# 1099 Conundrum



## DancerX (Mar 21, 2018)

Was deactivated in May 2017. I reapplied and got rehired on Dec 29 2017

The 1099 they sent me only accounts for the 3 days at the end of the year.

How do I recover the 1099 info from Jan-May?


----------



## SuzeCB (Oct 30, 2016)

DancerX said:


> Was deactivated in May 2017. I reapplied and got rehired on Dec 29 2017
> 
> The 1099 they sent me only accounts for the 3 days at the end of the year.
> 
> How do I recover the 1099 info from Jan-May?


Go to a hub.


----------



## DancerX (Mar 21, 2018)

SuzeCB said:


> Go to a hub.


 Ever since I was rehired I've been trying to avoid hubs. I'm afraid I'll get deactivated again once they realize the mistake they made by rehiring me


----------



## reg barclay (Nov 3, 2015)

DancerX said:


> Was deactivated in May 2017. I reapplied and got rehired on Dec 29 2017
> 
> The 1099 they sent me only accounts for the 3 days at the end of the year.
> 
> How do I recover the 1099 info from Jan-May?


You mean a) you reapplied using the same account, or b) you opened another one?

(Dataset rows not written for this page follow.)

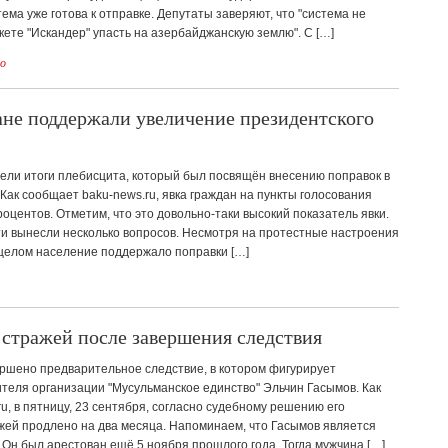
ема уже готова к отправке. Депутаты заверяют, что "система не
кете "Искандер" упасть на азербайджанскую землю". С […]
о
не поддержали увеличение президентского
ели итоги плебисцита, который был посвящён внесению поправок в
Как сообщает baku-news.ru, явка граждан на пункты голосования
роцентов. Отметим, что это довольно-таки высокий показатель явки.
и вынесли несколько вопросов. Несмотря на протестные настроения
 целом население поддержало поправки […]
 стражей после завершения следствия
ршено предварительное следствие, в котором фигурирует
теля организации "Мусульманское единство" Эльчин Гасымов. Как
u, в пятницу, 23 сентября, согласно судебному решению его
жей продлено на два месяца. Напоминаем, что Гасымов является
 Он был арестован ещё 5 ноября прошлого года. Тогда мужчина […]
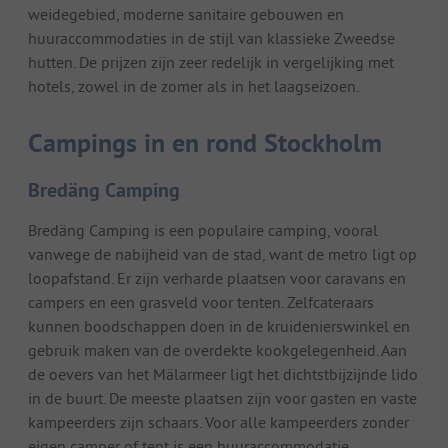
weidegebied, moderne sanitaire gebouwen en
huuraccommodaties in de stijl van klassieke Zweedse
hutten. De prijzen zijn zeer redelijk in vergelijking met
hotels, zowel in de zomer als in het laagseizoen.
Campings in en rond Stockholm
Bredäng Camping
Bredäng Camping is een populaire camping, vooral
vanwege de nabijheid van de stad, want de metro ligt op
loopafstand. Er zijn verharde plaatsen voor caravans en
campers en een grasveld voor tenten. Zelfcateraars
kunnen boodschappen doen in de kruidenierswinkel en
gebruik maken van de overdekte kookgelegenheid. Aan
de oevers van het Mälarmeer ligt het dichtstbijzijnde lido
in de buurt. De meeste plaatsen zijn voor gasten en vaste
kampeerders zijn schaars. Voor alle kampeerders zonder
eigen camper of tent is een huuraccommodatie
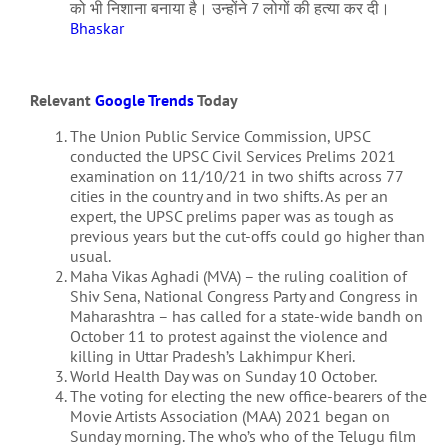
को भी निशाना बनाया है। उन्होंने 7 लोगों की हत्या कर दी।
Bhaskar
Relevant
Google Trends
Today
The Union Public Service Commission, UPSC
conducted the UPSC Civil Services Prelims 2021
examination on 11/10/21 in two shifts across 77
cities in the country and in two shifts. As per an
expert, the UPSC prelims paper was as tough as
previous years but the cut-offs could go higher than
usual.
Maha Vikas Aghadi (MVA) – the ruling coalition of
Shiv Sena, National Congress Party and Congress in
Maharashtra – has called for a state-wide bandh on
October 11 to protest against the violence and
killing in Uttar Pradesh’s Lakhimpur Kheri.
World Health Day was on Sunday 10 October.
The voting for electing the new office-bearers of the
Movie Artists Association (MAA) 2021 began on
Sunday morning. The who’s who of the Telugu film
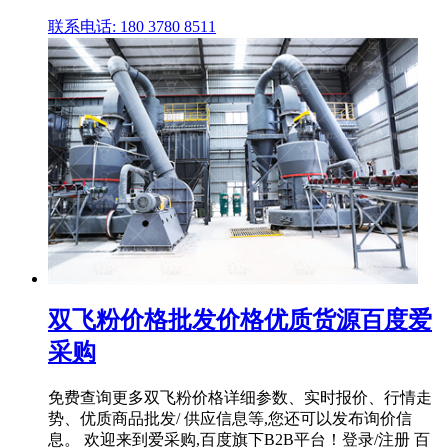
联系电话: 180 3780 8511
双飞粉价格批发价格优质货源百度爱
采购
免费查询更多双飞粉价格详细参数、实时报价、行情走
势、优质商品批发/ 供应信息等,您还可以发布询价信
息。 欢迎来到爱采购,百度旗下B2B平台！登录/注册 百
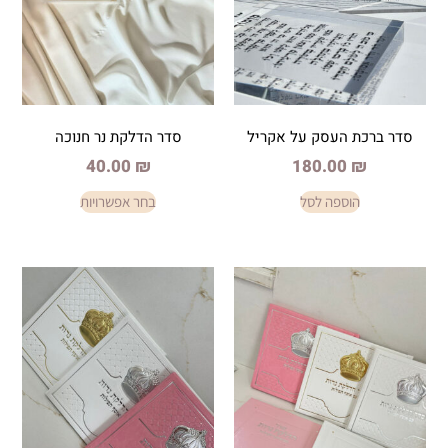
עסק על אקריל
סדר הדלקת נר חנוכה
40.00
₪
180.
פה לסל
בחר אפשרויות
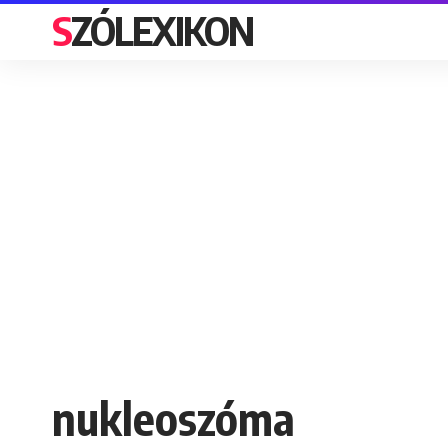
SZÓLEXIKON
nukleoszóma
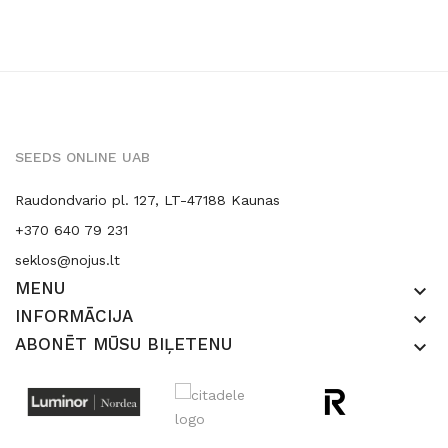
SEEDS ONLINE UAB
Raudondvario pl. 127, LT-47188 Kaunas
+370 640 79 231
seklos@nojus.lt
MENU
keyboard_arrow_down
INFORMĀCIJA
keyboard_arrow_down
ABONĒT MŪSU BIĻETENU
keyboard_arrow_down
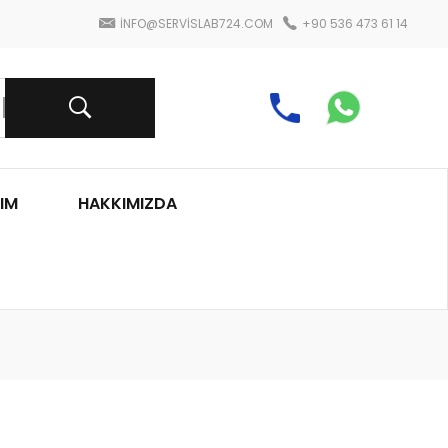
INFO@SERVISLAB724.COM
+90 536 473 61 14
IM
HAKKIMIZDA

If a) then it should all be included in the same 1099. If b) then log into the old account and I imagine you'll find the other 1099 info there, even if the account was deactivated.


----------



## DancerX (Mar 21, 2018)

Opened a new account

Thanks y’all I got it. I was able to get into my old account.


----------



## reg barclay (Nov 3, 2015)

DancerX said:


> Opened a new account


So then just log into the old account on the partners website and it should be there. I'm guessing that Uber doesn't officially allow opening another account in such a situation and that you somehow slipped through the net.


----------



## DancerX (Mar 21, 2018)

reg barclay said:


> So then just log into the old account on the partners website and it should be there. I'm guessing that Uber doesn't officially allow opening another account in such a situation and that you somehow slipped through the net.


That's exactly what happened and why I want to avoid the hub


----------



## Adieu (Feb 21, 2016)

DancerX said:


> That's exactly what happened and why I want to avoid the hub


How'd you do that??


----------